Afghan security forces are "undeniably stretched" but resilient amid a push by the Taliban for more territory and concerns that Islamic State militants are seeking a foothold in the country, the United Nations envoy to Afghanistan has said.
Nicholas Haysom's comments came hours after a Taliban suicide bomber and six gunmen attacked the Afghan Parliament on Monday. The brazen assault ended after a nearly two-hour gunfight with Nato-trained Afghan security forces that left two people and all seven attackers dead.
Fighting has spiralled since the departure of most foreign forces from Afghanistan at the end of last year. The Taliban are pushing to take territory more than 13 years after a US-led military intervention toppled them from power.
The Taliban, who ruled Afghanistan with an iron fist from 1996 to 2001, launched their annual spring offensive in April.
Haysom said Afghan forces have been stretched, tested and faced operational challenges since taking on full security responsibilities.
Nonetheless, he said, "Afghanistan is meeting its security challenges" in the face of an intensifying conflict across the country.
"While the Afghan National Security Forces face operational challenges, their commitment is beyond question and they are demonstrating resilience in the face of insurgent efforts to take and hold ground," Haysom told the UN Security Council.
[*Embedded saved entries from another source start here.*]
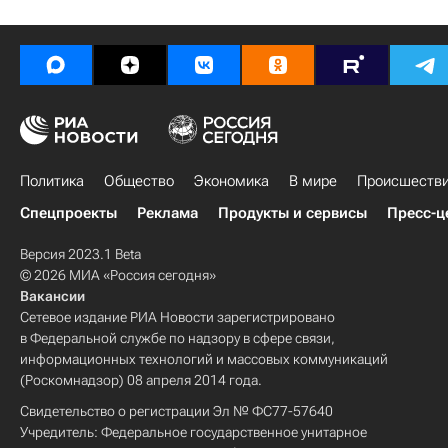
Политика
Общество
Экономика
В мире
Происшеств
Спецпроекты
Реклама
Продукты и сервисы
Пресс-ц
Версия 2023.1 Beta
© 2026 МИА «Россия сегодня»
Вакансии
Сетевое издание РИА Новости зарегистрировано
в Федеральной службе по надзору в сфере связи,
информационных технологий и массовых коммуникаций
(Роскомнадзор) 08 апреля 2014 года.
Свидетельство о регистрации Эл № ФС77-57640
Учредитель: Федеральное государственное унитарное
"There also remains considerable concern that (the Islamic State)...is seeking to establish a foothold. This demands greater regional involvement and collaboration to address this shared threat.”
The Islamic State has declared a caliphate in swathes of territory it controls in Syria and Iraq. A US-led alliance has been targeting the radical Islamist group with air strikes in Iraq and Syria.
The Taliban recently wrote to Islamic State's leader, urging the rival jihadist group to stop recruiting in Afghanistan and saying there is room for only "one flag, one leadership" in the fight to re-establish strict Islamist rule.
In sync with Haysom, Afghanistan's UN ambassador Zahir Tanin too praised his country's security forces.
"For the first time, Afghan forces have moved from a defensive to an offensive position and have shown more capability, potential and resilience than ever before," he told the Security Council.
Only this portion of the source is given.